→ What is being asked
Reproduce, from the lines below, exactly the stretch that begins at the line containing "Utilizamos cookies para" and ends at the line containing "o desempenho, analisar", both included.

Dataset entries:

----

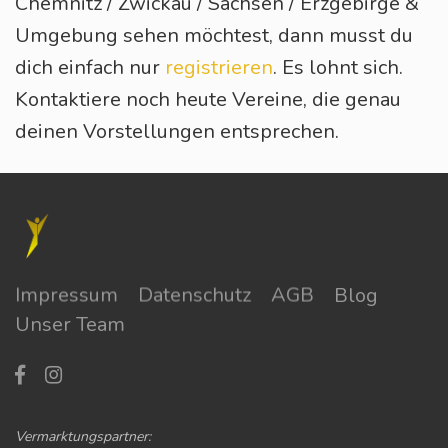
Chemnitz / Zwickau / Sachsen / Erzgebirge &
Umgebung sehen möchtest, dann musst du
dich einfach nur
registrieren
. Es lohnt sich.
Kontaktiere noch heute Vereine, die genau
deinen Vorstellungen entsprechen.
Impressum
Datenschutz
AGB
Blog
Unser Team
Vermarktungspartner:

----

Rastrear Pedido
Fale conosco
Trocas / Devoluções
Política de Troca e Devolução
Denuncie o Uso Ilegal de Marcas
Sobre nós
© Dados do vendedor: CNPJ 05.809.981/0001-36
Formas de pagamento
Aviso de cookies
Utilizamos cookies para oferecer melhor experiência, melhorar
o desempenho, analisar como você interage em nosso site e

----

→ Final answer
Utilizamos cookies para oferecer melhor experiência, melhorar
o desempenho, analisar como você interage em nosso site e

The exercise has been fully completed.